Wie es sich für einen Parodisten gehört, überzeugte David Bröckelmann auch in Sachen Mimik und Gestik. Bild Dario Dietsche
Wie es sich für einen Parodisten gehört, überzeugte David Bröckelmann auch in Sachen Mimik und Gestik. Bild Dario Dietsche

Bühne

Skurril und sehr amüsant

Am Freitagabend sorgte Kabarettist David Bröckelmann in der MGH Riedmatt in Wollerau für beste Unterhaltung. Sein Programm «Ausser Plan» war facettenreich, ungewohnt und wie üblich scherzhaft.

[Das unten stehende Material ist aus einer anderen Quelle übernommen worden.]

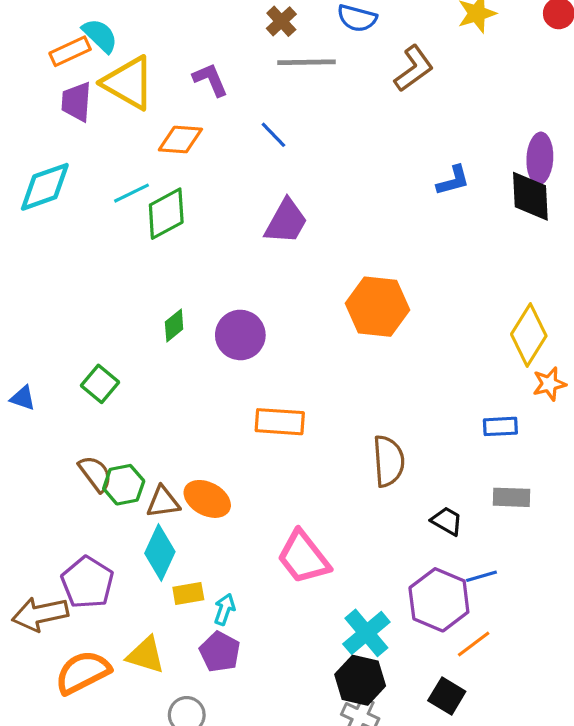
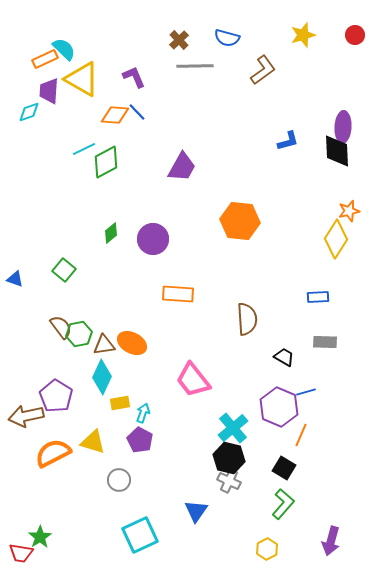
blue line: (273, 135) -> (137, 112), moved
cyan diamond: (45, 187) -> (29, 112), moved, size x0.6
orange star: (549, 384) -> (349, 211), moved
orange line: (474, 644) -> (301, 435), turned -30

Schweizer Persönlichkeiten wie Fussballer Hakan Yakin als Astronaut im All, FDP-Präsident Fulvio Pelli als liberaler Schlossarchitekt, SF-Sportreporter Matthias Hüppi als euphorischer Castingkanditat oder Fussballtrainer Christian Gross als Schlagersänger aus den 1960er-Jahren. Skurrile Charaktere wie diese waren am Freitagabend in Wollerau auf der Bühne zu bestaunen. Gespielt wurden sie allesamt von ein und derselben Person, dem Parodisten, Stimmenimitatoren und Schauspieler, David Bröckelmann. Mit seiner offensichtlichen Gabe, Leute nachzuahmen, liess der Basler Prominente aus Politik, Sport und Fernsehen in gewöhnungsbedürftigen aber sehr unterhaltsamen Rollen auftreten.

Yakin als Höhepunkt

Ein sehr ostschweizerisch ausgesprochenes «Grüezi mitenand» für Matthias Hüppi, ein im Zürcher Dialekt gemurmeltes «kompaktä Wald» für Christian Gross oder ein westschweizerisch nasales «ainör für alle» für Christian Levrat reichten dem Publikum bereits, um den imitierten Prominenten zu erkennen. In Kombination mit der passenden Gestik und Mimik erreichte David Bröckelmann eine frappante Übereinstimmung mit den imitierten Persönlichkeiten. Für die lautesten Lacher sorgte Hakan Yakin mit bekannten Sprüchen wie: «wa solli sagä» oder «okee», in Kombination mit sehr reduzierten Aussagen. Ihn imitierte David Bröckelmann genau so akzentfrei und frei wie die anderen zwölf Personen im Stück.

Auch ein Theaterstück

Dass die Kulturkomission Wollerau nicht nur einen bekannten Parodisten in die MGH geholt, sondern gleichzeitig einen begnadeten Theaterschulabsolventen engagiert hatte, kam ebenfalls deutlich zur Geltung. David Bröckelmann integrierte seine Figuren zwar in völlig zusammenhangslose, abstrakte Szenen, doch als Ganzes handelte es sich sehr wohl um ein Theaterstück, in welchem der Hausmeister des Theaters für den im Stau steckenden, «wahren» Bröckelmann einspringen muss und schliesslich sogar zum Direktor befördert wird.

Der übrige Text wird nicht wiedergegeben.